**TASK INSTRUCTIONS**: In the material below, find the span from the line with "то запитайте в адміністратора, чому він" to the line with "Erforderliche Felder" and transcribe only those lines, exactly, ends included, without the pictures.

-=-=-=-=-

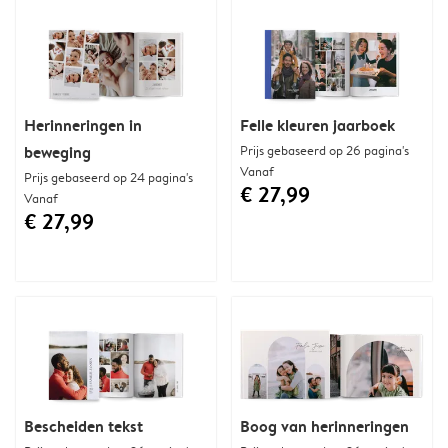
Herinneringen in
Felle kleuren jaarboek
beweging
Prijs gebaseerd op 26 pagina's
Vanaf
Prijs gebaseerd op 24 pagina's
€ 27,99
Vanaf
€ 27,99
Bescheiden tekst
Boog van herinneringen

-=-=-=-=-

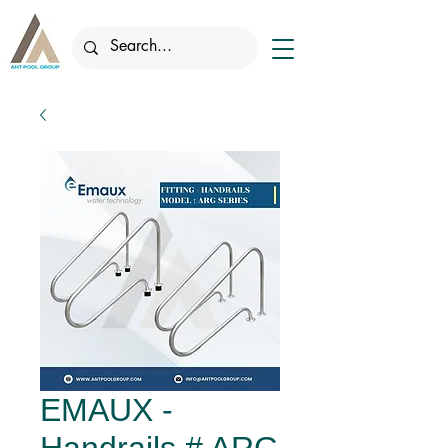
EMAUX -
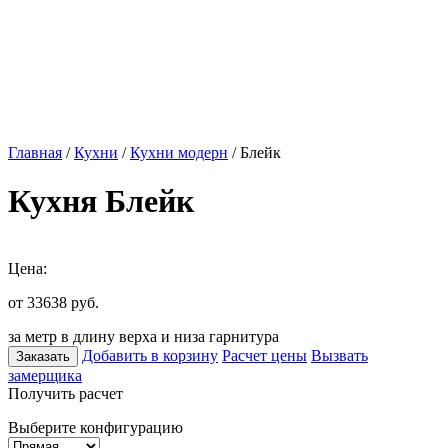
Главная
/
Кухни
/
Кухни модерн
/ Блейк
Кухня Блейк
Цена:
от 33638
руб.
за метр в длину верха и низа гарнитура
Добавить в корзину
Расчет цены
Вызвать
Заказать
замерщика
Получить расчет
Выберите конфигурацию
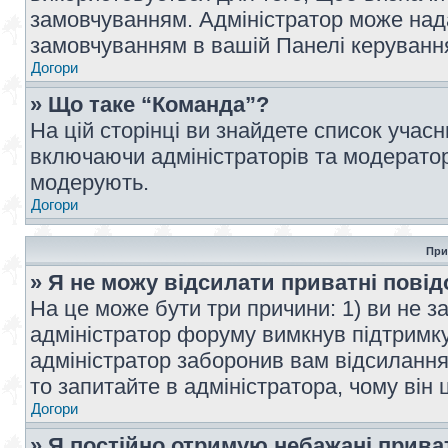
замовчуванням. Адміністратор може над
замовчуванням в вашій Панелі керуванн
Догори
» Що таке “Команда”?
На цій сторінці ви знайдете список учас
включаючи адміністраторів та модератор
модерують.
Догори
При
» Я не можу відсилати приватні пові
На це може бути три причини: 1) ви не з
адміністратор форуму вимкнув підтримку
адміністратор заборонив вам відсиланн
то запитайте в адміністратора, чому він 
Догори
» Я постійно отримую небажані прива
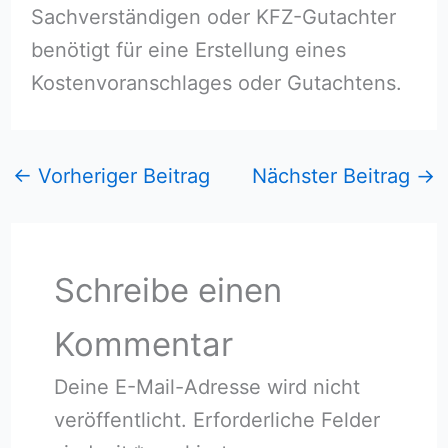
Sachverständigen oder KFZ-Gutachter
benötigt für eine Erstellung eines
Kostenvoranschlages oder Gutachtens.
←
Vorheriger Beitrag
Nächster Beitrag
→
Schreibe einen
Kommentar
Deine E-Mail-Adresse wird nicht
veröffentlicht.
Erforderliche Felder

-=-=-=-=-

**RESPONSE**:
то запитайте в адміністратора, чому він 
Догори
» Я постійно отримую небажані прива
Sachverständigen oder KFZ-Gutachter
benötigt für eine Erstellung eines
Kostenvoranschlages oder Gutachtens.
←
Vorheriger Beitrag
Nächster Beitrag
→
Schreibe einen
Kommentar
Deine E-Mail-Adresse wird nicht
veröffentlicht.
Erforderliche Felder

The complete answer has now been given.